Problem to solve
Copies of all lines containing the string "Password" are needed from the data below.

[Rendered page images]
───

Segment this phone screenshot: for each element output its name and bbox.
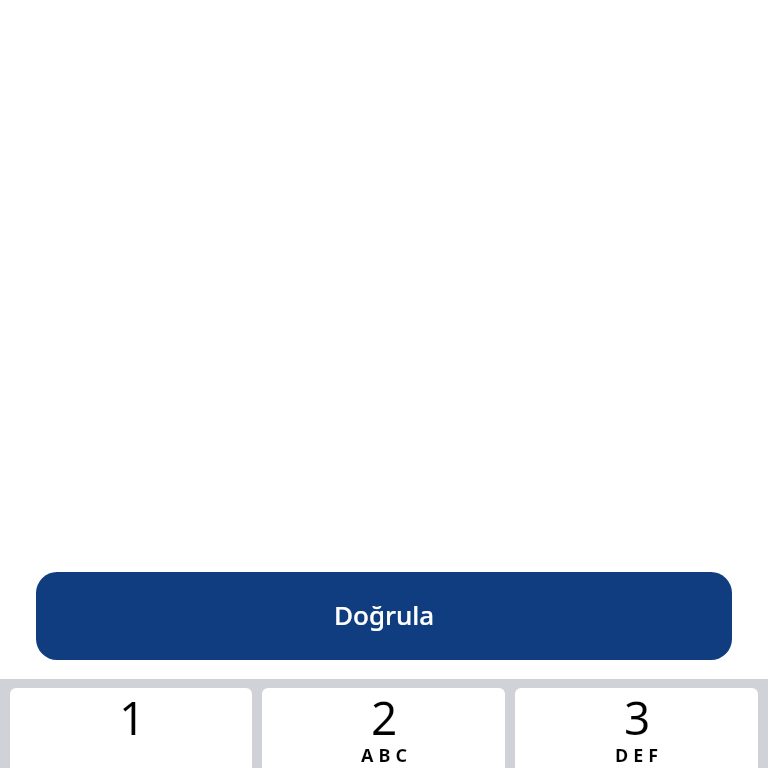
staticText: ABC	[361, 743, 412, 768]
button[interactable]: Doğrula	[36, 572, 732, 660]
button[interactable]: 1	[10, 688, 252, 768]
staticText: 3	[624, 688, 651, 749]
staticText: DEF	[615, 743, 664, 768]
button[interactable]: 3 DEF	[515, 688, 758, 768]
staticText: Doğrula	[334, 597, 435, 632]
button[interactable]: 2 ABC	[262, 688, 505, 768]
staticText: 2	[371, 688, 398, 749]
staticText: 1	[119, 688, 146, 749]
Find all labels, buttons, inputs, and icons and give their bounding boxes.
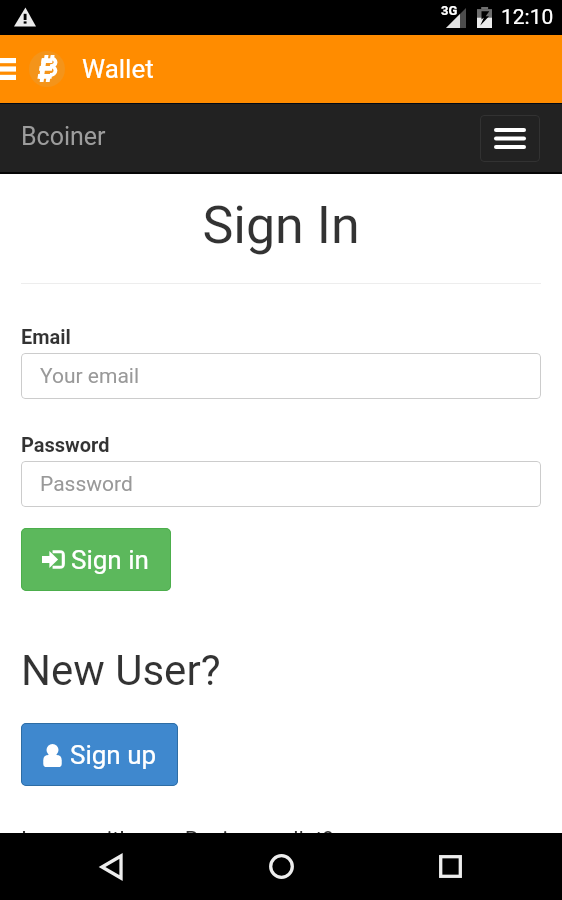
button[interactable]: Toggle navigation [480,115,540,162]
staticText: Password [40,472,133,497]
button[interactable]: Open navigation drawer [0,53,18,85]
button[interactable]: Recent apps [415,833,483,900]
staticText: Sign in [71,545,149,575]
staticText: Sign In [0,195,562,256]
staticText: Sign up [70,740,157,770]
button[interactable]: Your email [21,353,541,399]
staticText: 12:10 [501,5,554,30]
staticText: Issues with your Bcoiner wallet? [21,827,334,853]
staticText: Your email [40,364,140,389]
button[interactable]: Sign up [21,723,178,786]
staticText: 3G [441,3,458,18]
staticText: Wallet [82,54,154,84]
staticText: Bcoiner [21,122,106,151]
button[interactable]: Bcoiner [11,111,116,161]
button[interactable]: Password [21,461,541,507]
button[interactable]: Sign in [21,528,171,591]
button[interactable]: Home [247,833,315,900]
staticText: Password [21,433,110,456]
button[interactable]: Back [78,833,146,900]
staticText: New User? [21,646,221,695]
staticText: Email [21,325,71,348]
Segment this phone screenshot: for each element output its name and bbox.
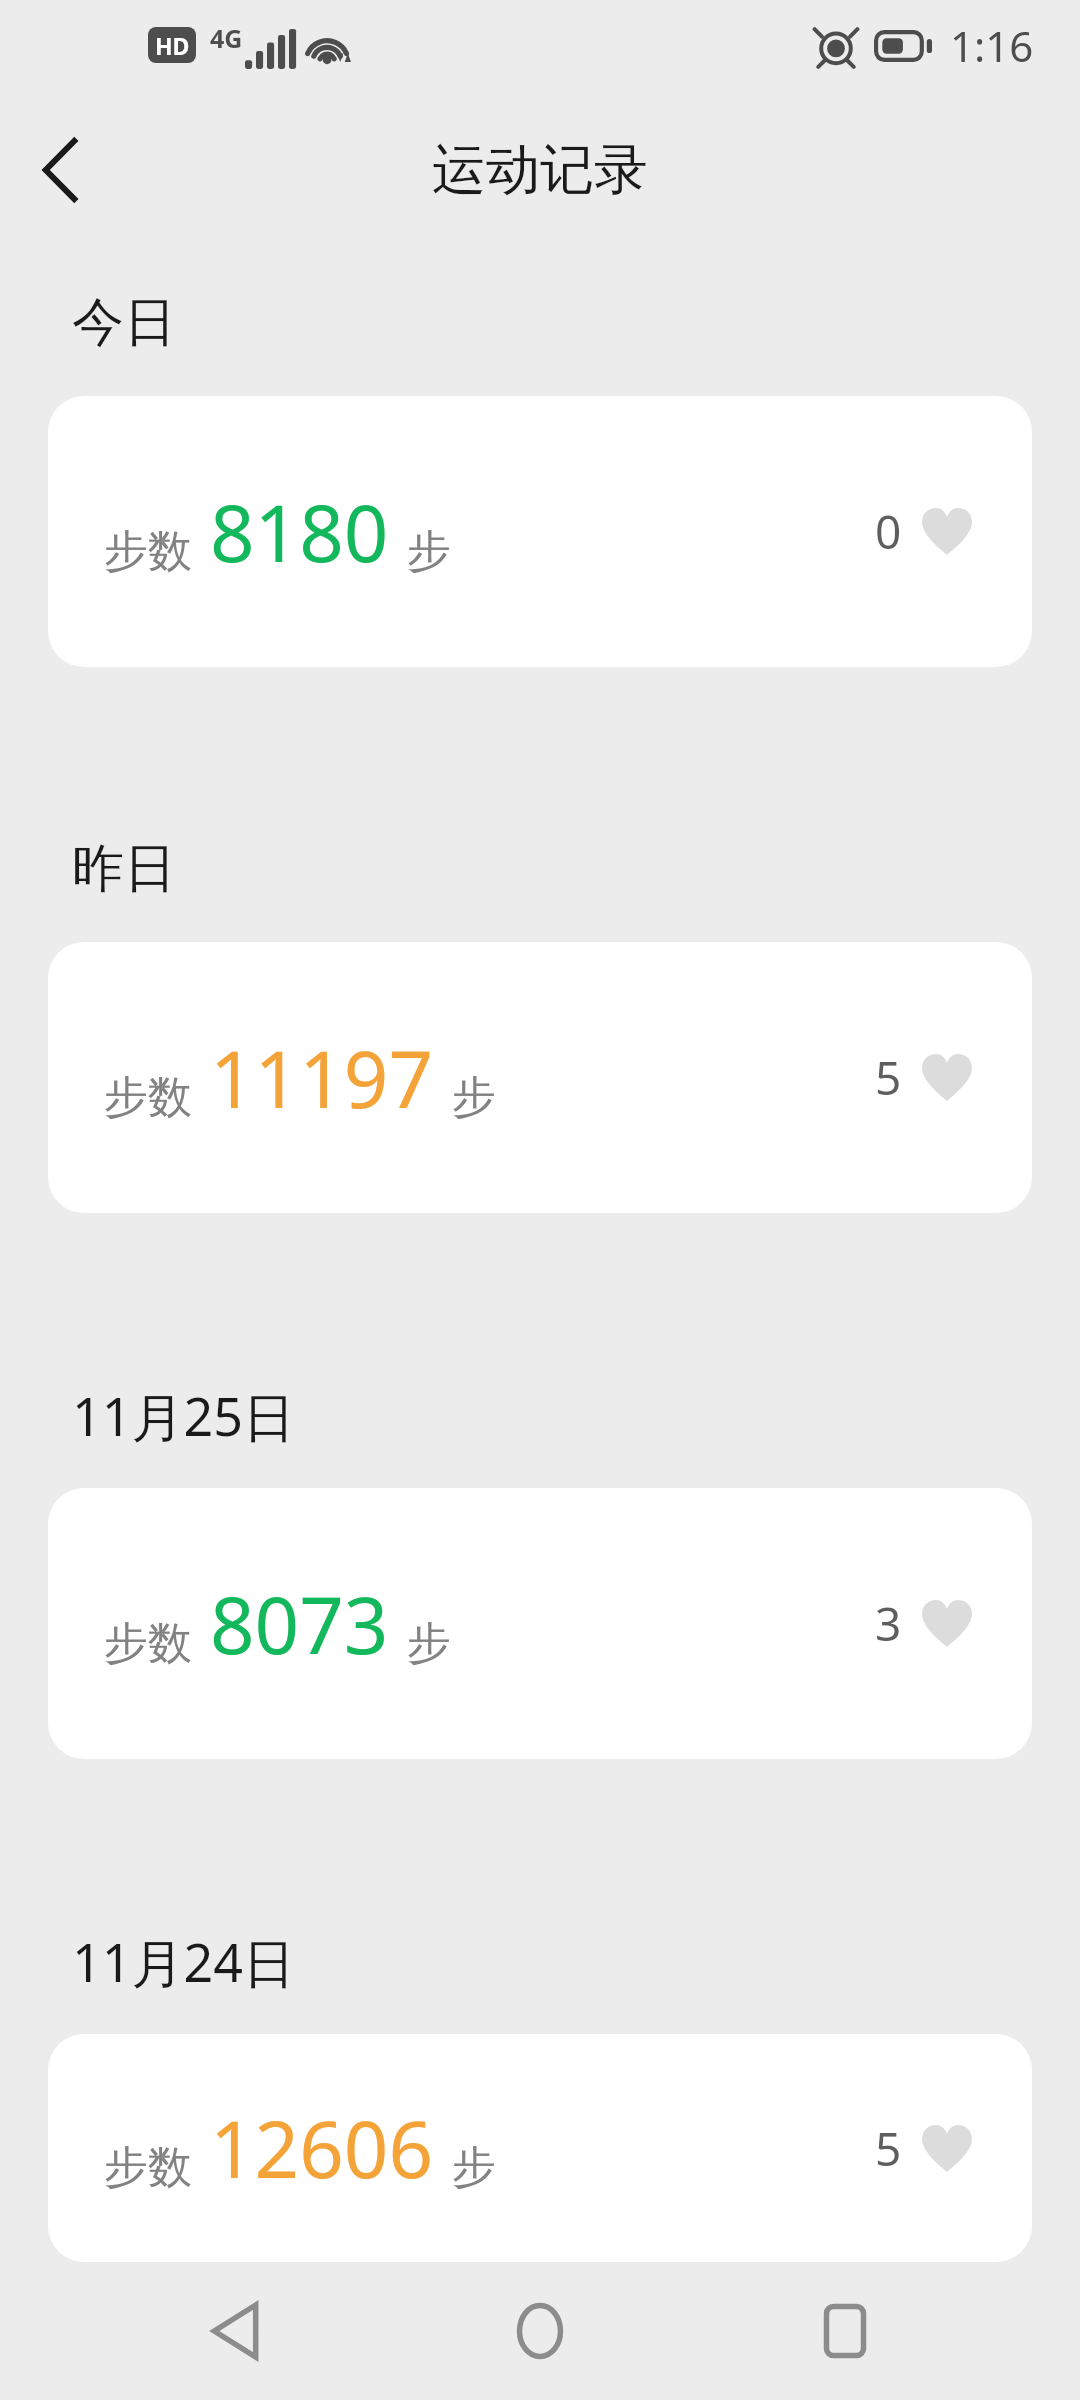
button[interactable]: Like <box>918 1049 976 1107</box>
staticText: 步 <box>407 524 451 579</box>
staticText: 步 <box>452 2140 496 2195</box>
button[interactable]: 步数 <box>48 1488 1032 1759</box>
staticText: 8073 <box>210 1571 389 1677</box>
staticText: 12606 <box>210 2095 434 2201</box>
staticText: 运动记录 <box>432 136 648 204</box>
staticText: 步数 <box>104 524 192 579</box>
button[interactable]: Like <box>918 503 976 561</box>
staticText: 11月25日 <box>72 1380 295 1451</box>
button[interactable]: Like <box>918 1595 976 1653</box>
staticText: 步数 <box>104 1070 192 1125</box>
button[interactable]: 步数 <box>48 942 1032 1213</box>
staticText: 今日 <box>72 290 176 356</box>
staticText: 步数 <box>104 1616 192 1671</box>
button[interactable]: 步数 <box>48 2034 1032 2262</box>
button[interactable]: 步数 <box>48 396 1032 667</box>
staticText: 5 <box>875 1046 902 1109</box>
staticText: 步 <box>407 1616 451 1671</box>
button[interactable]: Like <box>918 2120 976 2178</box>
staticText: 昨日 <box>72 836 176 902</box>
staticText: 步 <box>452 1070 496 1125</box>
staticText: 0 <box>875 500 902 563</box>
staticText: 步数 <box>104 2140 192 2195</box>
button[interactable]: Recent apps <box>790 2276 900 2386</box>
staticText: 11197 <box>210 1025 434 1131</box>
staticText: 8180 <box>210 479 389 585</box>
button[interactable]: Back <box>0 110 120 230</box>
staticText: 4G <box>210 21 243 55</box>
staticText: 3 <box>875 1592 902 1655</box>
button[interactable]: Back <box>180 2276 290 2386</box>
staticText: 5 <box>875 2117 902 2180</box>
staticText: HD <box>155 30 190 61</box>
staticText: 11月24日 <box>72 1926 295 1997</box>
button[interactable]: Home <box>485 2276 595 2386</box>
staticText: 1:16 <box>950 17 1034 74</box>
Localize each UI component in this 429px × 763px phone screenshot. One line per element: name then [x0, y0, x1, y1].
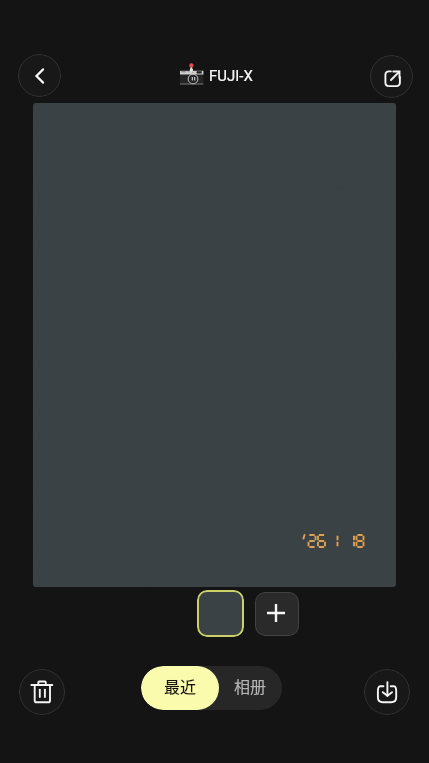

───

Completed task
staticText: Password [40,472,133,497]
button[interactable]: Password [21,461,541,507]
staticText: Password [21,433,110,456]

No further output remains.